Today, we re-publish Economic Notes 40: Against Charity: Charity, Favours, Trade and the Welfare State. It points out that libertarians who think that charity can replace the welfare state are wrong: charity is generally inefficient and can destroy wealth, if no quite to such a degree that the welfare state can. It is trade that should replace the welfare state.

Tradesmen must sell their products to customers whose payments must more than cover the cost of the service. Therefore tradesmen are all the time being pressurised into using their raw materials and efforts in a way that is more than compensated for by the satisfaction produced by the outcome. But charitable producers need only start to worry seriously if they produce services that are literally so worthless to their “customers” that those customers consider the products in question to be overpriced at zero.

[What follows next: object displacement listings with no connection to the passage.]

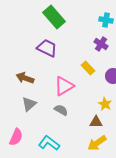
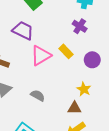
pink triangle: (64, 86) -> (41, 56), moved

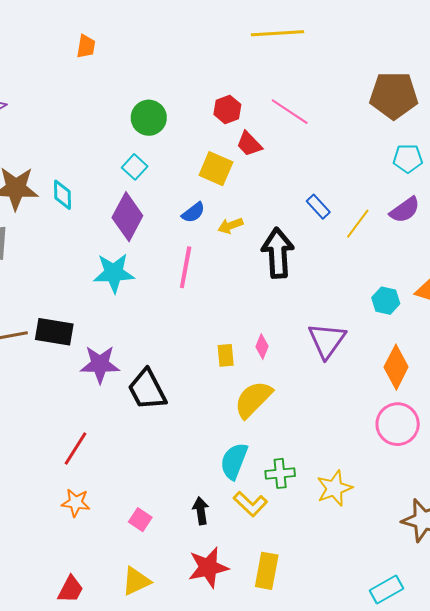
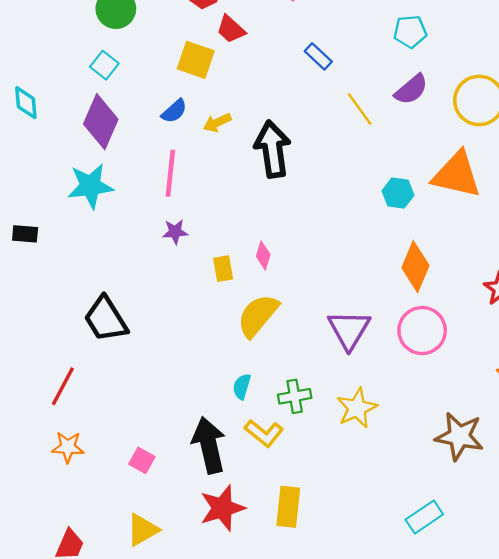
blue rectangle: (318, 207) -> (318, 56), moved
yellow line: (358, 224) -> (360, 109), turned -68
black rectangle: (54, 332) -> (25, 234), moved, size x0.6
purple triangle: (327, 340) -> (349, 330), moved
purple star: (100, 364) -> (175, 232), moved, size x0.6
black trapezoid: (147, 390) -> (106, 319), moved
cyan semicircle: (234, 461) -> (242, 386), size x0.6
black arrow: (201, 511) -> (209, 445), size x1.8

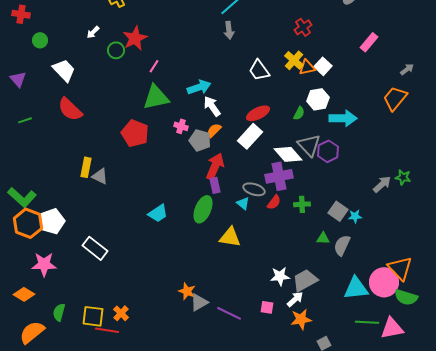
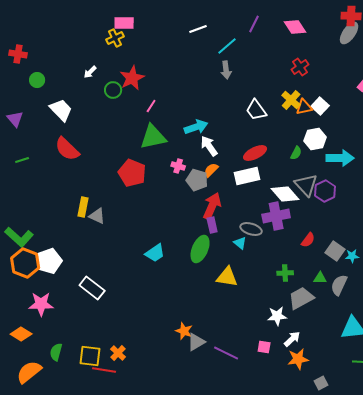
white rectangle: (250, 136) -> (247, 176), turned 35
red semicircle: (274, 202) -> (308, 240), moved
green cross: (302, 204) -> (285, 273), moved
gray trapezoid: (305, 280) -> (301, 298), moved

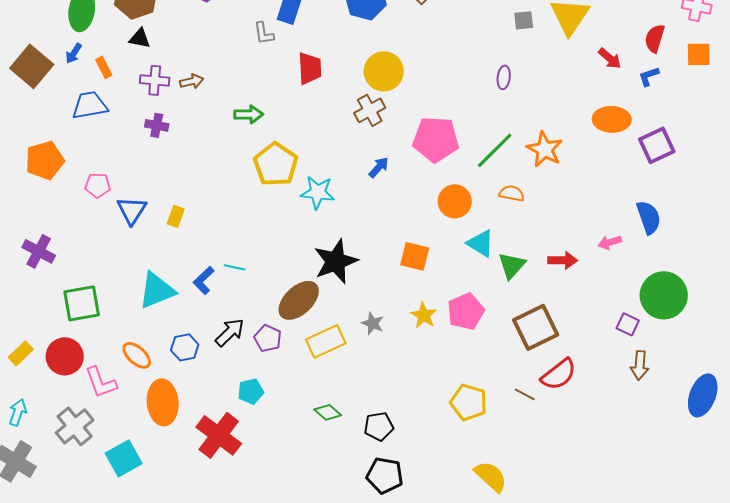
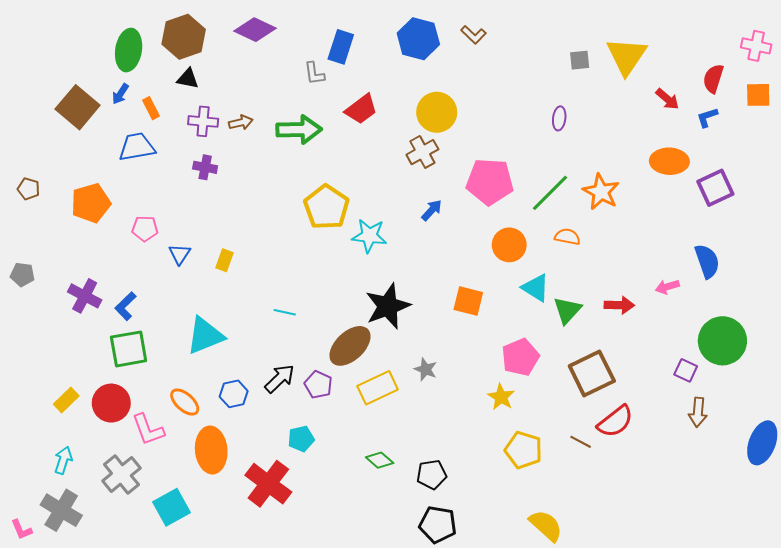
red trapezoid: (310, 68) -> (361, 109), turned 56
green arrow: (249, 114) -> (299, 130), moved, size x1.5
blue triangle: (132, 210) -> (180, 254), size x0.7
blue L-shape: (204, 280) -> (126, 306), moved
yellow star: (424, 315) -> (501, 397), moved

How does trade help poor people?

Once you see a “job” as something you do now, in the next half an hour, you also realise that all of those allegedly useless and hopeless people who will supposedly die without the welfare state have almost all of them got something to offer. Hey, granny, watch the barrow while I go see Billy, I’ll see you right, don’t attack any robbers, just try to get a look at their faces.” “Jason, you educationally subnormal wanker, get in here and sweep this floor, or no supper tonight.” “Kylie, keep an eye on Jason, would you, and while you’re about it, see if you can mend that sign.” Jobs. Even the lowliest of us can usually manage something along these lines. Those formerly poor countries which have got rich in recent decades, and given everyone suits to wear and regular years-at-a-time jobs to do, have been the ones where this sort of “casual” economic activity has been allowed rather than forbidden.

The gig economy, while it is allowed to continue, is reducing poverty.